◆ **TO DO**
Although the records contain pictures, the copy must not; reproduce everything else in them exactly.

◆ **DATA RECORDS**
§

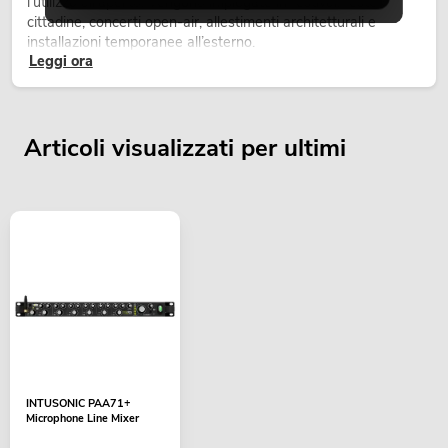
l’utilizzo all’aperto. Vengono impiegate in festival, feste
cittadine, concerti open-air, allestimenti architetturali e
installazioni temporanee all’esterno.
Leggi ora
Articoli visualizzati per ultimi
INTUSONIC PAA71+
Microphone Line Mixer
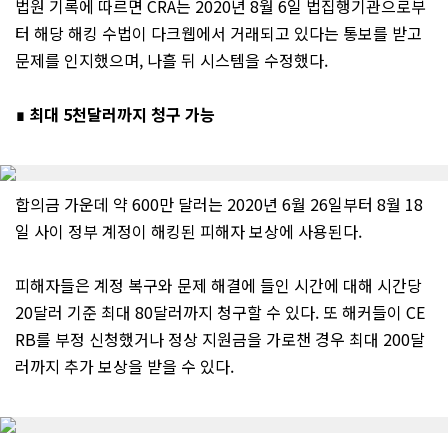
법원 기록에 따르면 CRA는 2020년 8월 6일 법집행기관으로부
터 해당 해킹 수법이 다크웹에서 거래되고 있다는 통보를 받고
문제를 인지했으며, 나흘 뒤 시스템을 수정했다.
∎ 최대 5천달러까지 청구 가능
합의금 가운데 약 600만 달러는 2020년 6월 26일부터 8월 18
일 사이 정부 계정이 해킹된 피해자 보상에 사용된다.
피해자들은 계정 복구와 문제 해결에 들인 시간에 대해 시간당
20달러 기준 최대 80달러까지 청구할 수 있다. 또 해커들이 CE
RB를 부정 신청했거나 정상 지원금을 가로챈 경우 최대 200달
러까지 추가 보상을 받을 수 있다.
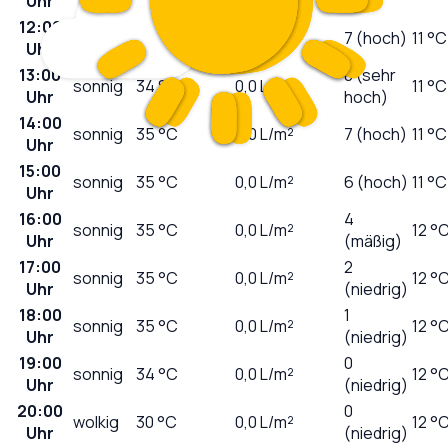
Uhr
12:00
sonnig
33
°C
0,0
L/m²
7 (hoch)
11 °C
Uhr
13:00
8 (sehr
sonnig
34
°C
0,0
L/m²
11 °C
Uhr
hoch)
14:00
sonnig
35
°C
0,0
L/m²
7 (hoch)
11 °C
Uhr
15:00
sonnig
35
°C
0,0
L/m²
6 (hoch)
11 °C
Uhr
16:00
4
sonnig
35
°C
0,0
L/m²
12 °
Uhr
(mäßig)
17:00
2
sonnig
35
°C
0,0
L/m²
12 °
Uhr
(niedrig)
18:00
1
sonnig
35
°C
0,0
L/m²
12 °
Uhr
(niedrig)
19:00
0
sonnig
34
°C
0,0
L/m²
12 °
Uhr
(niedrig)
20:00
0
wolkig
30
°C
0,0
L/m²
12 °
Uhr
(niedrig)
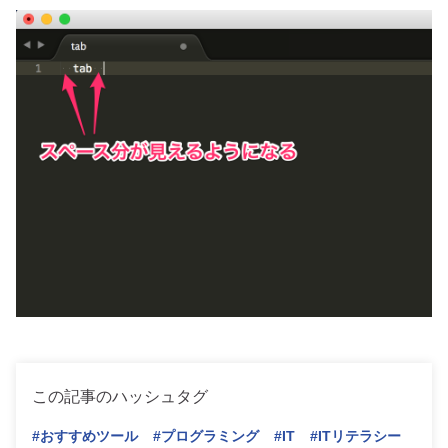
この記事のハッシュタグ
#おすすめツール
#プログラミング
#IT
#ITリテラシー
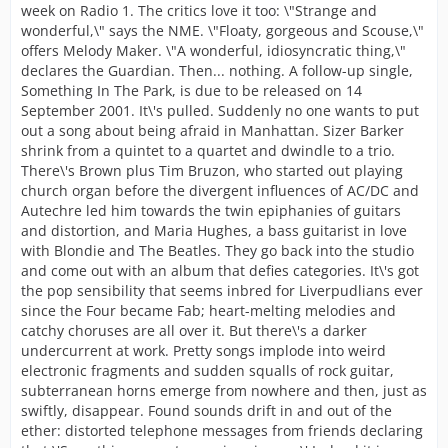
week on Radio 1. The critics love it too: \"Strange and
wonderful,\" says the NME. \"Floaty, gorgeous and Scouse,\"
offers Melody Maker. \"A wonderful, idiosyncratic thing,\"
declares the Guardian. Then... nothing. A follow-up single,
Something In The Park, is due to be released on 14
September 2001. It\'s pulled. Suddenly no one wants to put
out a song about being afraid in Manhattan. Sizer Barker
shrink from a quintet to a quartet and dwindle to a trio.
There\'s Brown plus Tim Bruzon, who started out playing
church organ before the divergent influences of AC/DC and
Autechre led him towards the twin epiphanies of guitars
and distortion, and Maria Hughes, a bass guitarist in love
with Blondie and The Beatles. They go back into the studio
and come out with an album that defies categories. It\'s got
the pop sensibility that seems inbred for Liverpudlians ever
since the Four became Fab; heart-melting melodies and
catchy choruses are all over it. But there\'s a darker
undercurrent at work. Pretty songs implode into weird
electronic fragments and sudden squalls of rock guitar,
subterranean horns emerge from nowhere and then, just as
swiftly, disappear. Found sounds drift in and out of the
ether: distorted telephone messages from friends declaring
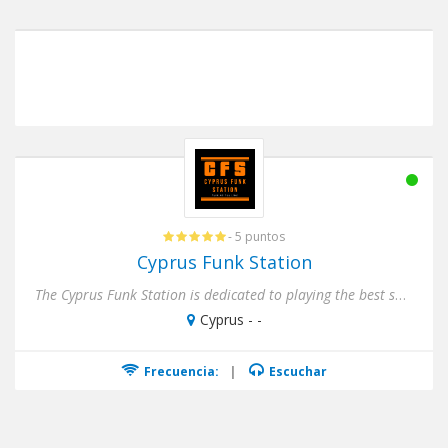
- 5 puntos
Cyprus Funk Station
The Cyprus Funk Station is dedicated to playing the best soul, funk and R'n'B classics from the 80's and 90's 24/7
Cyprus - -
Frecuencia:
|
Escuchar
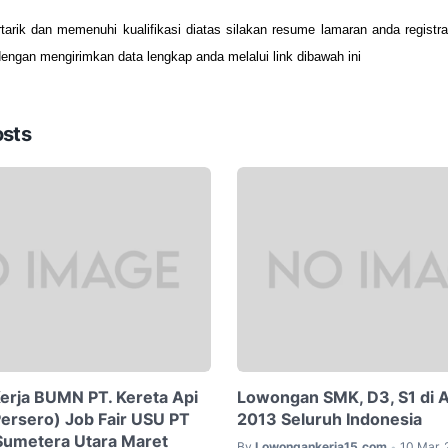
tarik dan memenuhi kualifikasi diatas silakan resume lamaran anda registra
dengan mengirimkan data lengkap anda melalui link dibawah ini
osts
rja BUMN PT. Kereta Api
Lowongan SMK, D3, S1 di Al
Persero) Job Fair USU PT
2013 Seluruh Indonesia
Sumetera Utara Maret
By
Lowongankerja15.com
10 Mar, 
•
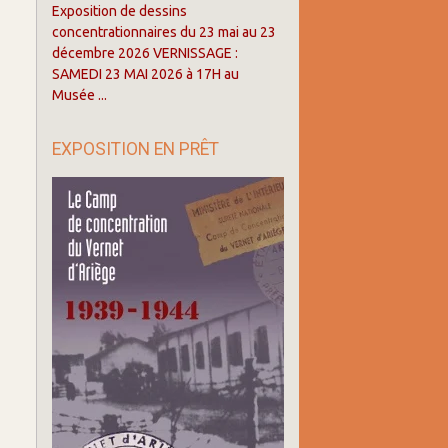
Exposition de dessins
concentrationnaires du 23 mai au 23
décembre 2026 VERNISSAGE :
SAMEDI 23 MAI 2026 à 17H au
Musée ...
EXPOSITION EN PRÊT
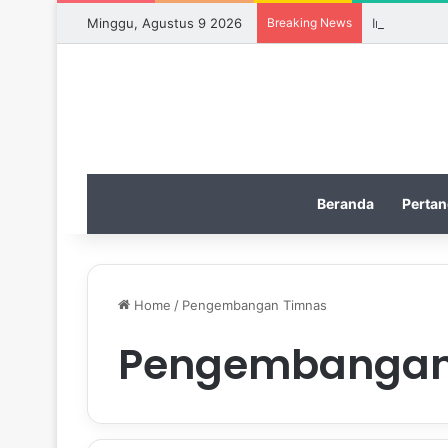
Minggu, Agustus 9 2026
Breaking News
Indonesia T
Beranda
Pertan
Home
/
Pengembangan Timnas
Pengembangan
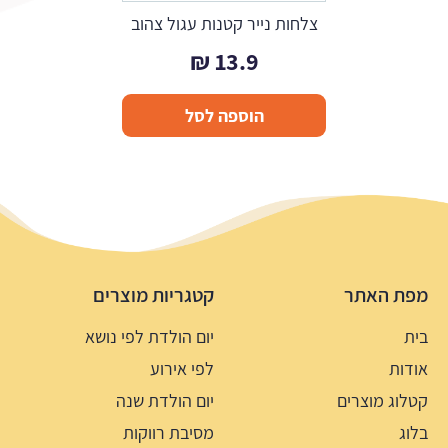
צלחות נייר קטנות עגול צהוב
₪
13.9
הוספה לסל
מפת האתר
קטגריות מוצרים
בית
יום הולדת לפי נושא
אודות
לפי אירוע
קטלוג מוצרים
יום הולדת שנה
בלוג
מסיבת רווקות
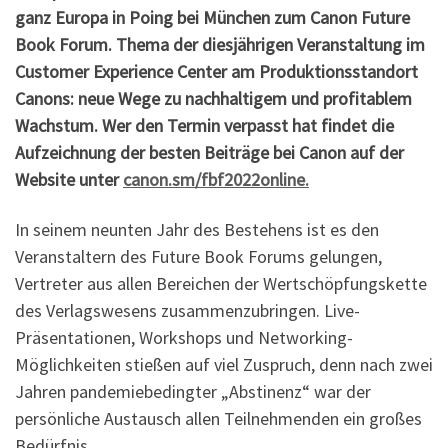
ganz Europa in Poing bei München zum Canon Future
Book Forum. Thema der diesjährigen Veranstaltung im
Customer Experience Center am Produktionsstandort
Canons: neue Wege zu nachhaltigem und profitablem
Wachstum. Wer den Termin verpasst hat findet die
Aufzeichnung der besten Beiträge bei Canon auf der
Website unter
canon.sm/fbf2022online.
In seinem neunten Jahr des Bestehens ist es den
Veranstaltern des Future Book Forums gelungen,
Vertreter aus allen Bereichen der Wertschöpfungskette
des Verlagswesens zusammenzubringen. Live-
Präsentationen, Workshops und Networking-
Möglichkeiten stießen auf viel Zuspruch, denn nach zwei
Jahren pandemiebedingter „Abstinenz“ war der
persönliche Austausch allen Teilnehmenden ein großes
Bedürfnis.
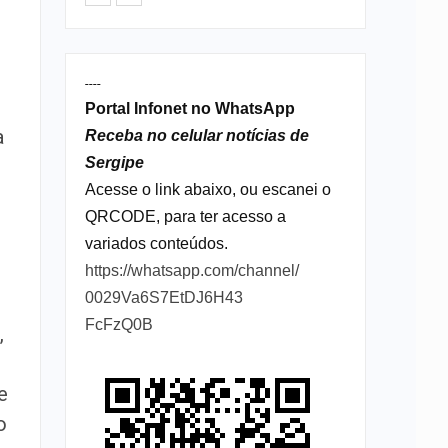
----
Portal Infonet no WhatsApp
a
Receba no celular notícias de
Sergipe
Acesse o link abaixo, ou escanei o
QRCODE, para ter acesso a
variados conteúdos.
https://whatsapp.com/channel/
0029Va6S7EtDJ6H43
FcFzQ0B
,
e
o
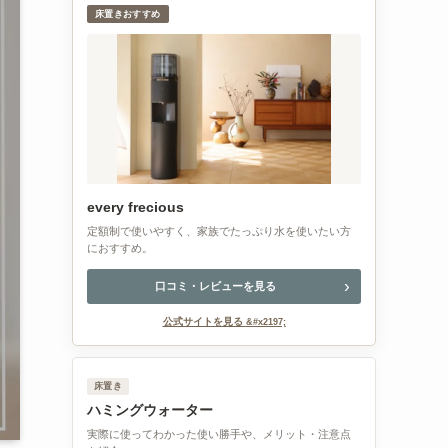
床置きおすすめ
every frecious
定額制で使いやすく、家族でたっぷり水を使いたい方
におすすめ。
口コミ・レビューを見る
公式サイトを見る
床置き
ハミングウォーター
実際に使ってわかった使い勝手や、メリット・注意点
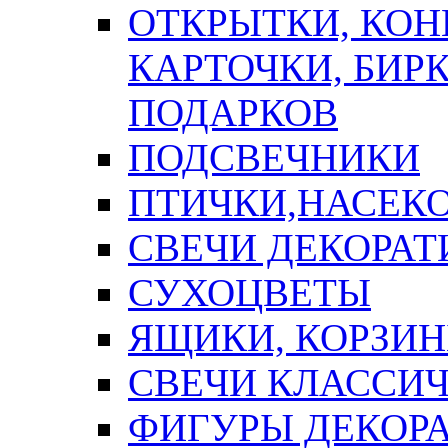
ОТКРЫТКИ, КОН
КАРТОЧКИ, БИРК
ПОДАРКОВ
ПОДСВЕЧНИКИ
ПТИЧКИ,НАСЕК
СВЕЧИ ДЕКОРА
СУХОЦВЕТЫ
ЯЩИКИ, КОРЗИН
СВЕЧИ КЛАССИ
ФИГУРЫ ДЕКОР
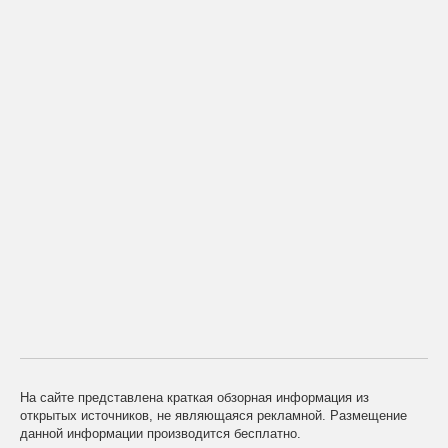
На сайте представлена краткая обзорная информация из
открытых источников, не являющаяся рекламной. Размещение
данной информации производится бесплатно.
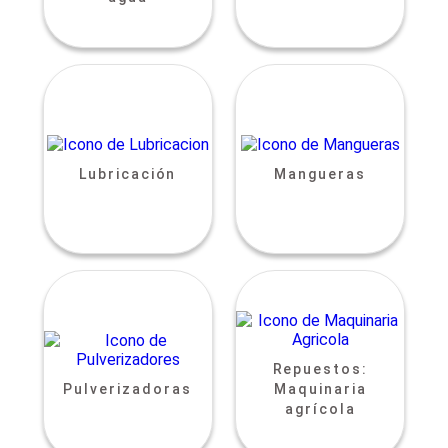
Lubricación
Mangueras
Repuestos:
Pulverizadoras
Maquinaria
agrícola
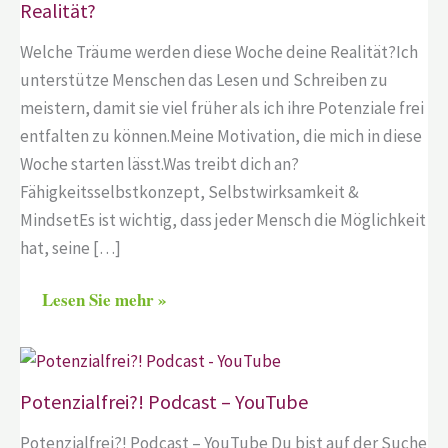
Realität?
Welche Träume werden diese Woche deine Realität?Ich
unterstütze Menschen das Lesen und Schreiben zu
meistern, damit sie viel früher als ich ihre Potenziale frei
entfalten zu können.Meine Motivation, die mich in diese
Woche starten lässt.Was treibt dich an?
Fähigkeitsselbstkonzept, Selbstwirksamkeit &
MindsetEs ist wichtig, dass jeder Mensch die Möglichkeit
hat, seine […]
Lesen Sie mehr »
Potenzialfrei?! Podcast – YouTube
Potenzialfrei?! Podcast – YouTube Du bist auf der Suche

§

◆ **ANSWER TO THIS EXERCISE**
l’utilizzo all’aperto. Vengono impiegate in festival, feste
cittadine, concerti open-air, allestimenti architetturali e
installazioni temporanee all’esterno.
Leggi ora
Articoli visualizzati per ultimi
INTUSONIC PAA71+
Microphone Line Mixer
법원 기록에 따르면 CRA는 2020년 8월 6일 법집행기관으로부
터 해당 해킹 수법이 다크웹에서 거래되고 있다는 통보를 받고
문제를 인지했으며, 나흘 뒤 시스템을 수정했다.
∎ 최대 5천달러까지 청구 가능
합의금 가운데 약 600만 달러는 2020년 6월 26일부터 8월 18
일 사이 정부 계정이 해킹된 피해자 보상에 사용된다.
피해자들은 계정 복구와 문제 해결에 들인 시간에 대해 시간당
20달러 기준 최대 80달러까지 청구할 수 있다. 또 해커들이 CE
RB를 부정 신청했거나 정상 지원금을 가로챈 경우 최대 200달
러까지 추가 보상을 받을 수 있다.
Uhr
12:00
sonnig
33
°C
0,0
L/m²
7 (hoch)
11 °C
Uhr
13:00
8 (sehr
sonnig
34
°C
0,0
L/m²
11 °C
Uhr
hoch)
14:00
sonnig
35
°C
0,0
L/m²
7 (hoch)
11 °C
Uhr
15:00
sonnig
35
°C
0,0
L/m²
6 (hoch)
11 °C
Uhr
16:00
4
sonnig
35
°C
0,0
L/m²
12 °
Uhr
(mäßig)
17:00
2
sonnig
35
°C
0,0
L/m²
12 °
Uhr
(niedrig)
18:00
1
sonnig
35
°C
0,0
L/m²
12 °
Uhr
(niedrig)
19:00
0
sonnig
34
°C
0,0
L/m²
12 °
Uhr
(niedrig)
20:00
0
wolkig
30
°C
0,0
L/m²
12 °
Uhr
(niedrig)
この記事のハッシュタグ
#おすすめツール
#プログラミング
#IT
#ITリテラシー
week on Radio 1. The critics love it too: \"Strange and
wonderful,\" says the NME. \"Floaty, gorgeous and Scouse,\"
offers Melody Maker. \"A wonderful, idiosyncratic thing,\"
declares the Guardian. Then... nothing. A follow-up single,
Something In The Park, is due to be released on 14
September 2001. It\'s pulled. Suddenly no one wants to put
out a song about being afraid in Manhattan. Sizer Barker
shrink from a quintet to a quartet and dwindle to a trio.
There\'s Brown plus Tim Bruzon, who started out playing
church organ before the divergent influences of AC/DC and
Autechre led him towards the twin epiphanies of guitars
and distortion, and Maria Hughes, a bass guitarist in love
with Blondie and The Beatles. They go back into the studio
and come out with an album that defies categories. It\'s got
the pop sensibility that seems inbred for Liverpudlians ever
since the Four became Fab; heart-melting melodies and
catchy choruses are all over it. But there\'s a darker
undercurrent at work. Pretty songs implode into weird
electronic fragments and sudden squalls of rock guitar,
subterranean horns emerge from nowhere and then, just as
swiftly, disappear. Found sounds drift in and out of the
ether: distorted telephone messages from friends declaring
- 5 puntos
Cyprus Funk Station
The Cyprus Funk Station is dedicated to playing the best soul, funk and R'n'B classics from the 80's and 90's 24/7
Cyprus - -
Frecuencia:
|
Escuchar
tarik dan memenuhi kualifikasi diatas silakan resume lamaran anda registra
dengan mengirimkan data lengkap anda melalui link dibawah ini
osts
rja BUMN PT. Kereta Api
Lowongan SMK, D3, S1 di Al
Persero) Job Fair USU PT
2013 Seluruh Indonesia
Sumetera Utara Maret
By
Lowongankerja15.com
10 Mar, 
•
Exposition de dessins
concentrationnaires du 23 mai au 23
décembre 2026 VERNISSAGE :
SAMEDI 23 MAI 2026 à 17H au
Musée ...
EXPOSITION EN PRÊT
Minggu, Agustus 9 2026
Breaking News
Indonesia T
Beranda
Pertan
Home
/
Pengembangan Timnas
Pengembangan
צלחות נייר קטנות עגול צהוב
₪
13.9
הוספה לסל
מפת האתר
קטגריות מוצרים
בית
יום הולדת לפי נושא
אודות
לפי אירוע
קטלוג מוצרים
יום הולדת שנה
בלוג
מסיבת רווקות
ganz Europa in Poing bei München zum Canon Future
Book Forum. Thema der diesjährigen Veranstaltung im
Customer Experience Center am Produktionsstandort
Canons: neue Wege zu nachhaltigem und profitablem
Wachstum. Wer den Termin verpasst hat findet die
Aufzeichnung der besten Beiträge bei Canon auf der
Website unter
canon.sm/fbf2022online.
In seinem neunten Jahr des Bestehens ist es den
Veranstaltern des Future Book Forums gelungen,
Vertreter aus allen Bereichen der Wertschöpfungskette
des Verlagswesens zusammenzubringen. Live-
Präsentationen, Workshops und Networking-
Möglichkeiten stießen auf viel Zuspruch, denn nach zwei
Jahren pandemiebedingter „Abstinenz“ war der
persönliche Austausch allen Teilnehmenden ein großes
Bedürfnis.
----
Portal Infonet no WhatsApp
a
Receba no celular notícias de
Sergipe
Acesse o link abaixo, ou escanei o
QRCODE, para ter acesso a
variados conteúdos.
https://whatsapp.com/channel/
0029Va6S7EtDJ6H43
FcFzQ0B
,
e
o
床置きおすすめ
every frecious
定額制で使いやすく、家族でたっぷり水を使いたい方
におすすめ。
口コミ・レビューを見る
公式サイトを見る
床置き
ハミングウォーター
実際に使ってわかった使い勝手や、メリット・注意点
ОТКРЫТКИ, КОН
КАРТОЧКИ, БИРК
ПОДАРКОВ
ПОДСВЕЧНИКИ
ПТИЧКИ,НАСЕК
СВЕЧИ ДЕКОРА
СУХОЦВЕТЫ
ЯЩИКИ, КОРЗИН
СВЕЧИ КЛАССИ
ФИГУРЫ ДЕКОР
На сайте представлена краткая обзорная информация из
открытых источников, не являющаяся рекламной. Размещение
данной информации производится бесплатно.
Lubricación
Mangueras
Repuestos:
Pulverizadoras
Maquinaria
agrícola
Realität?
Welche Träume werden diese Woche deine Realität?Ich
unterstütze Menschen das Lesen und Schreiben zu
meistern, damit sie viel früher als ich ihre Potenziale frei
entfalten zu können.Meine Motivation, die mich in diese
Woche starten lässt.Was treibt dich an?
Fähigkeitsselbstkonzept, Selbstwirksamkeit &
MindsetEs ist wichtig, dass jeder Mensch die Möglichkeit
hat, seine […]
Lesen Sie mehr »
Potenzialfrei?! Podcast – YouTube
Potenzialfrei?! Podcast – YouTube Du bist auf der Suche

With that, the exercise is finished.